> [Brief] Return a faithful copy of all the entries, omitting the images.

#### Listed records ####

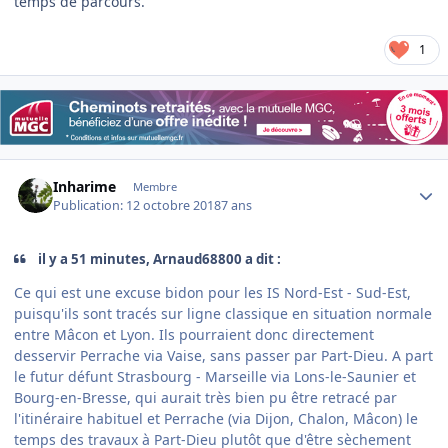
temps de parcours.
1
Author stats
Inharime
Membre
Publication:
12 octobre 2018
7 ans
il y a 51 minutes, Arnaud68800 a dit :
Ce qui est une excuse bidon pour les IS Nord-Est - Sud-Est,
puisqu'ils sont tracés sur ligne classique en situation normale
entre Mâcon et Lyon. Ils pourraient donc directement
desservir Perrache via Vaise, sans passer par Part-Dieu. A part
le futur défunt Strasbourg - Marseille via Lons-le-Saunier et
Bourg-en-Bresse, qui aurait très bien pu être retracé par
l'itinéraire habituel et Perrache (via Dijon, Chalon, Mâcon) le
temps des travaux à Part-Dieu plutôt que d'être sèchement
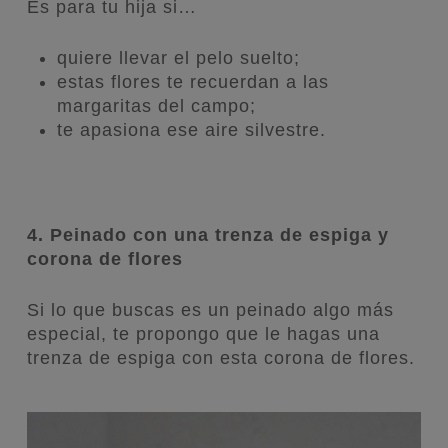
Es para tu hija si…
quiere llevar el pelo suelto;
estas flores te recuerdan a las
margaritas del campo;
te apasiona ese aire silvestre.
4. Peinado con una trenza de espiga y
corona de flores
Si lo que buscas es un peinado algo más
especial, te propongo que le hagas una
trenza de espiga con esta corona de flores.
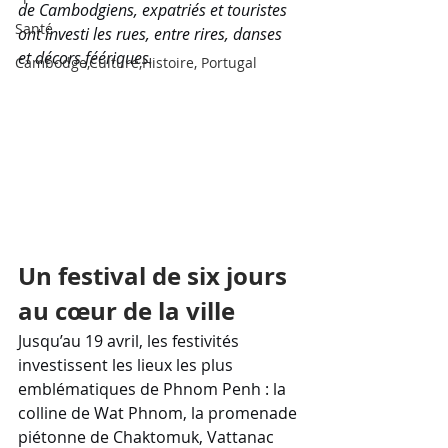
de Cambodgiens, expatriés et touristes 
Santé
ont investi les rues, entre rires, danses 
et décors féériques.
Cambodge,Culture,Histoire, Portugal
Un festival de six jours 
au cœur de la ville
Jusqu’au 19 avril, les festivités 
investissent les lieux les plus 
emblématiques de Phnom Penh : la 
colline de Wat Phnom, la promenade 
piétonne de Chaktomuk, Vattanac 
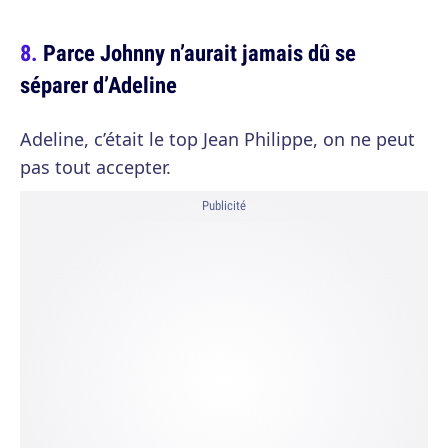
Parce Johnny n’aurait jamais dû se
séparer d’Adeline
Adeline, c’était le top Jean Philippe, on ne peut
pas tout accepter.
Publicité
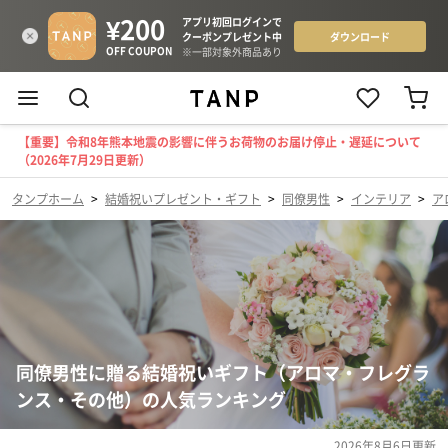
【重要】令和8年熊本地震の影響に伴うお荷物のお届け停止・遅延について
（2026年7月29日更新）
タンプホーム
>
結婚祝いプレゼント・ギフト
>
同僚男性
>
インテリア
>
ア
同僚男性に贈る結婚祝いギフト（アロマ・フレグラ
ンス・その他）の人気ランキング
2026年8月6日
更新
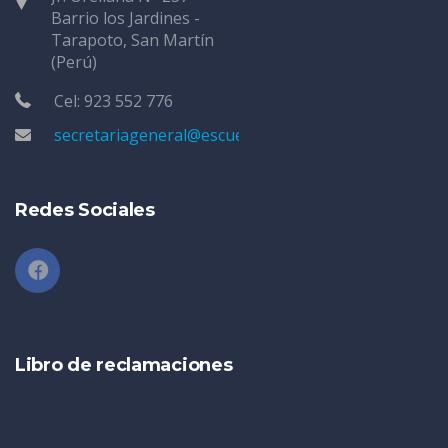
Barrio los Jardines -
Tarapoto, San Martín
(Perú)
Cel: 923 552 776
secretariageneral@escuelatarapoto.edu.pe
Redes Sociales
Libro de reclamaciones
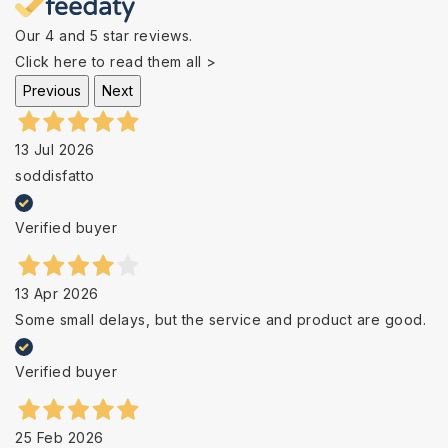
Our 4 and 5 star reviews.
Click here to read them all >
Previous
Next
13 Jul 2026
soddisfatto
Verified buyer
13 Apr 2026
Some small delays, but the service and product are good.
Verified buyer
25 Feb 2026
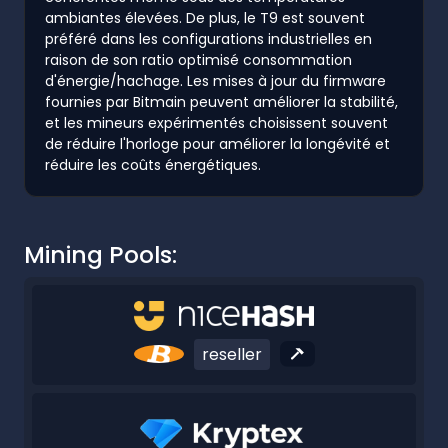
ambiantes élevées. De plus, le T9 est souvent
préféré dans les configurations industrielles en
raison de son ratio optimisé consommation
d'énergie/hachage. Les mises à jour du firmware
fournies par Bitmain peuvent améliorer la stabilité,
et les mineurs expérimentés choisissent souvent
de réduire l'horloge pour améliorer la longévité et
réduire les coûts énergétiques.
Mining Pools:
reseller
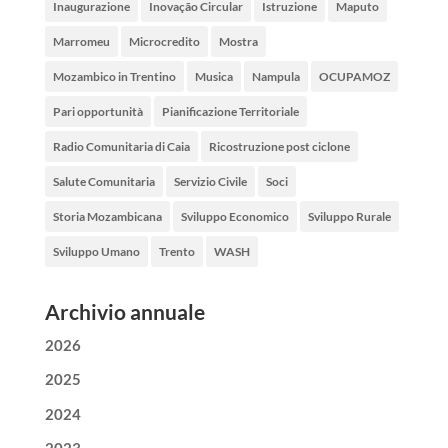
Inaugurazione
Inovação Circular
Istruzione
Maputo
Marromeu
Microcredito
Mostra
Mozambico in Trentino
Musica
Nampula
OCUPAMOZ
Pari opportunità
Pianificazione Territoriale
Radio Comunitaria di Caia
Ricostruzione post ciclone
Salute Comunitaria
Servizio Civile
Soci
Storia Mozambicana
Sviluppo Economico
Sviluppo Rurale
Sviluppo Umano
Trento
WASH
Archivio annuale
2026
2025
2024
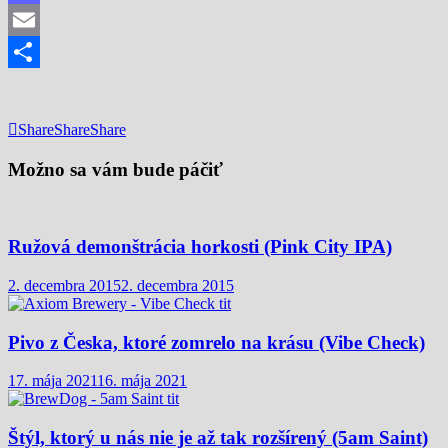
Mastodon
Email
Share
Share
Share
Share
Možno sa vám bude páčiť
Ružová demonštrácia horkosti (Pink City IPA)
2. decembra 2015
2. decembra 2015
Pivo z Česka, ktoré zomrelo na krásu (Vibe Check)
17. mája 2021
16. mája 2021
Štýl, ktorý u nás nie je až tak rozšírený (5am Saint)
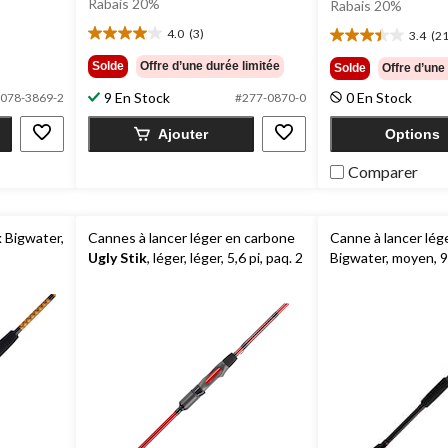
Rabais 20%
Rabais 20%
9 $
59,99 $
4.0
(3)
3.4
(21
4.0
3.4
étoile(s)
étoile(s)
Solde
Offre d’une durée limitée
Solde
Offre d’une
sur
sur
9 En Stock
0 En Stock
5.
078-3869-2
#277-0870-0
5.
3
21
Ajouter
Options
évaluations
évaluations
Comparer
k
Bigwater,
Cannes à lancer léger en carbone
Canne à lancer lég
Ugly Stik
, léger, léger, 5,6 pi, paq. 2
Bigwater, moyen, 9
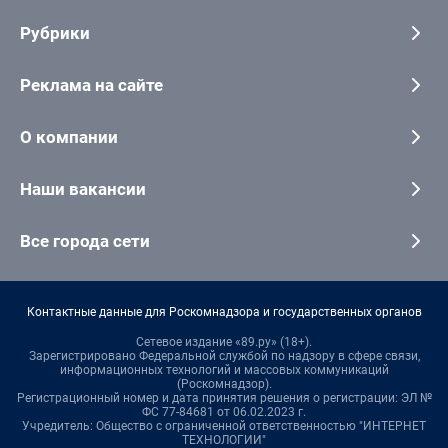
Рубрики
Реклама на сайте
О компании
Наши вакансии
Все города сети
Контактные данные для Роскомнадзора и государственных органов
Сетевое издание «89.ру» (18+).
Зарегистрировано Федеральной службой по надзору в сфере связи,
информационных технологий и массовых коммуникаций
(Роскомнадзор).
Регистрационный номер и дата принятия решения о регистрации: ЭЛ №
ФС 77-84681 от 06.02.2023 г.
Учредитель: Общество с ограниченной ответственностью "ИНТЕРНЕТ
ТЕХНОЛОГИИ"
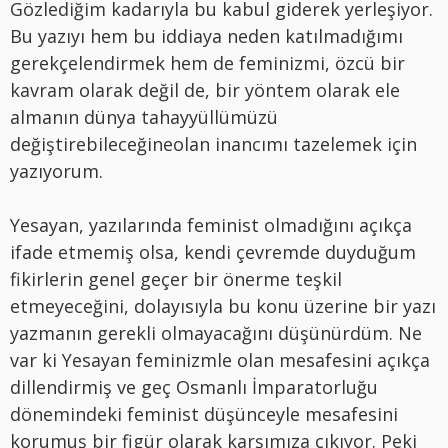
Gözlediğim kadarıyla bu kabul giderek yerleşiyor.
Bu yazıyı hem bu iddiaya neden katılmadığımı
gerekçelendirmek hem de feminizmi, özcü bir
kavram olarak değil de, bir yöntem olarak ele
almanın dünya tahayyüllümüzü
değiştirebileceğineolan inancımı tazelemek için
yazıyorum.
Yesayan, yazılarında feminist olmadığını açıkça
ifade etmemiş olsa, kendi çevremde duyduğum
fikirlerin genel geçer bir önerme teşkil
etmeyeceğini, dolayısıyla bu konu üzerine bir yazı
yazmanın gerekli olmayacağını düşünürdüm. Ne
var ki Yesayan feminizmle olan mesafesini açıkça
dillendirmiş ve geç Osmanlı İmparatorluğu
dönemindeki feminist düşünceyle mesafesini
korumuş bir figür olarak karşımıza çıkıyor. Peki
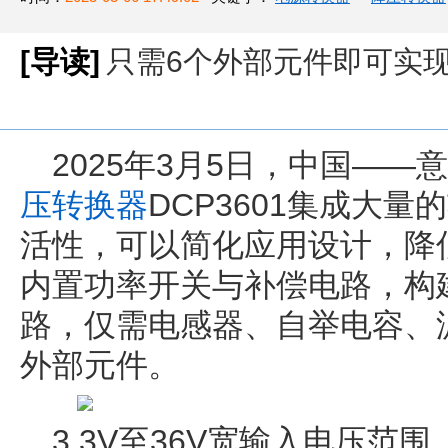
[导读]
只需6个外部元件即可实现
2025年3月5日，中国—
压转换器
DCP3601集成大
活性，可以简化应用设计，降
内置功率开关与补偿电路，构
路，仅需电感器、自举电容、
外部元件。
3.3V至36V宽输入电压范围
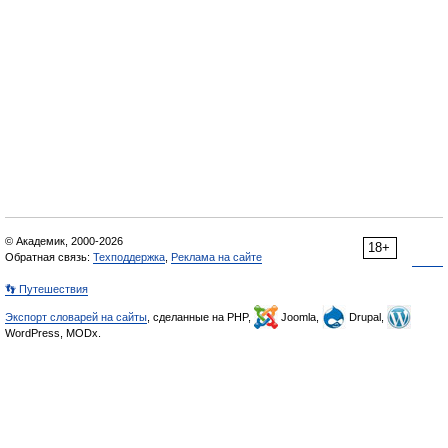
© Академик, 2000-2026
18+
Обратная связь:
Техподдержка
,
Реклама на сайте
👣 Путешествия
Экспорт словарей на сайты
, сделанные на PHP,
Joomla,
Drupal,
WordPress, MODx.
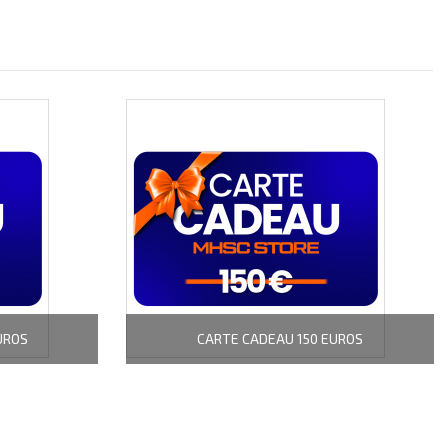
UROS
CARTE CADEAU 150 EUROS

####

> [Written answer]
temps de parcours.
1
Author stats
Inharime
Membre
Publication:
12 octobre 2018
7 ans
il y a 51 minutes, Arnaud68800 a dit :
Ce qui est une excuse bidon pour les IS Nord-Est - Sud-Est,
puisqu'ils sont tracés sur ligne classique en situation normale
entre Mâcon et Lyon. Ils pourraient donc directement
desservir Perrache via Vaise, sans passer par Part-Dieu. A part
le futur défunt Strasbourg - Marseille via Lons-le-Saunier et
Bourg-en-Bresse, qui aurait très bien pu être retracé par
l'itinéraire habituel et Perrache (via Dijon, Chalon, Mâcon) le
temps des travaux à Part-Dieu plutôt que d'être sèchement
Es para tu hija si…
quiere llevar el pelo suelto;
estas flores te recuerdan a las
margaritas del campo;
te apasiona ese aire silvestre.
4. Peinado con una trenza de espiga y
corona de flores
Si lo que buscas es un peinado algo más
especial, te propongo que le hagas una
trenza de espiga con esta corona de flores.
de Cambodgiens, expatriés et touristes 
Santé
ont investi les rues, entre rires, danses 
et décors féériques.
Cambodge,Culture,Histoire, Portugal
Un festival de six jours 
au cœur de la ville
Jusqu’au 19 avril, les festivités 
investissent les lieux les plus 
emblématiques de Phnom Penh : la 
colline de Wat Phnom, la promenade 
piétonne de Chaktomuk, Vattanac 
Parce Johnny n’aurait jamais dû se
séparer d’Adeline
Adeline, c’était le top Jean Philippe, on ne peut
pas tout accepter.
Publicité
【重要】令和8年熊本地震の影響に伴うお荷物のお届け停止・遅延について
（2026年7月29日更新）
タンプホーム
>
結婚祝いプレゼント・ギフト
>
同僚男性
>
インテリア
>
ア
同僚男性に贈る結婚祝いギフト（アロマ・フレグラ
ンス・その他）の人気ランキング
2026年8月6日
更新
Barrio los Jardines -
Tarapoto, San Martín
(Perú)
Cel: 923 552 776
secretariageneral@escuelatarapoto.edu.pe
Redes Sociales
Libro de reclamaciones
Our 4 and 5 star reviews.
Click here to read them all >
Previous
Next
13 Jul 2026
soddisfatto
Verified buyer
13 Apr 2026
Some small delays, but the service and product are good.
Verified buyer
25 Feb 2026
ambiantes élevées. De plus, le T9 est souvent
préféré dans les configurations industrielles en
raison de son ratio optimisé consommation
d'énergie/hachage. Les mises à jour du firmware
fournies par Bitmain peuvent améliorer la stabilité,
et les mineurs expérimentés choisissent souvent
de réduire l'horloge pour améliorer la longévité et
réduire les coûts énergétiques.
Mining Pools:
reseller
Inaugurazione
Inovação Circular
Istruzione
Maputo
Marromeu
Microcredito
Mostra
Mozambico in Trentino
Musica
Nampula
OCUPAMOZ
Pari opportunità
Pianificazione Territoriale
Radio Comunitaria di Caia
Ricostruzione post ciclone
Salute Comunitaria
Servizio Civile
Soci
Storia Mozambicana
Sviluppo Economico
Sviluppo Rurale
Sviluppo Umano
Trento
WASH
Archivio annuale
2026
2025
2024
Mastodon
Email
Share
Share
Share
Share
Možno sa vám bude páčiť
Ružová demonštrácia horkosti (Pink City IPA)
2. decembra 2015
2. decembra 2015
Pivo z Česka, ktoré zomrelo na krásu (Vibe Check)
17. mája 2021
16. mája 2021
Štýl, ktorý u nás nie je až tak rozšírený (5am Saint)
Rabais 20%
Rabais 20%
9 $
59,99 $
4.0
(3)
3.4
(21
4.0
3.4
étoile(s)
étoile(s)
Solde
Offre d’une durée limitée
Solde
Offre d’une
sur
sur
9 En Stock
0 En Stock
5.
078-3869-2
#277-0870-0
5.
3
21
Ajouter
Options
évaluations
évaluations
Comparer
k
Bigwater,
Cannes à lancer léger en carbone
Canne à lancer lég
Ugly Stik
, léger, léger, 5,6 pi, paq. 2
Bigwater, moyen, 9
Рубрики
Реклама на сайте
О компании
Наши вакансии
Все города сети
Контактные данные для Роскомнадзора и государственных органов
Сетевое издание «89.ру» (18+).
Зарегистрировано Федеральной службой по надзору в сфере связи,
информационных технологий и массовых коммуникаций
(Роскомнадзор).
Регистрационный номер и дата принятия решения о регистрации: ЭЛ №
ФС 77-84681 от 06.02.2023 г.
Учредитель: Общество с ограниченной ответственностью "ИНТЕРНЕТ
ТЕХНОЛОГИИ"
Gözlediğim kadarıyla bu kabul giderek yerleşiyor.
Bu yazıyı hem bu iddiaya neden katılmadığımı
gerekçelendirmek hem de feminizmi, özcü bir
kavram olarak değil de, bir yöntem olarak ele
almanın dünya tahayyüllümüzü
değiştirebileceğineolan inancımı tazelemek için
yazıyorum.
Yesayan, yazılarında feminist olmadığını açıkça
ifade etmemiş olsa, kendi çevremde duyduğum
fikirlerin genel geçer bir önerme teşkil
etmeyeceğini, dolayısıyla bu konu üzerine bir yazı
yazmanın gerekli olmayacağını düşünürdüm. Ne
var ki Yesayan feminizmle olan mesafesini açıkça
dillendirmiş ve geç Osmanlı İmparatorluğu
dönemindeki feminist düşünceyle mesafesini
korumuş bir figür olarak karşımıza çıkıyor. Peki
[导读]
只需6个外部元件即可实现
2025年3月5日，中国—
压转换器
DCP3601集成大
活性，可以简化应用设计，降
内置功率开关与补偿电路，构
路，仅需电感器、自举电容、
外部元件。
3.3V至36V宽输入电压范围
© Академик, 2000-2026
18+
Обратная связь:
Техподдержка
,
Реклама на сайте
👣 Путешествия
Экспорт словарей на сайты
, сделанные на PHP,
Joomla,
Drupal,
WordPress, MODx.
UROS
CARTE CADEAU 150 EUROS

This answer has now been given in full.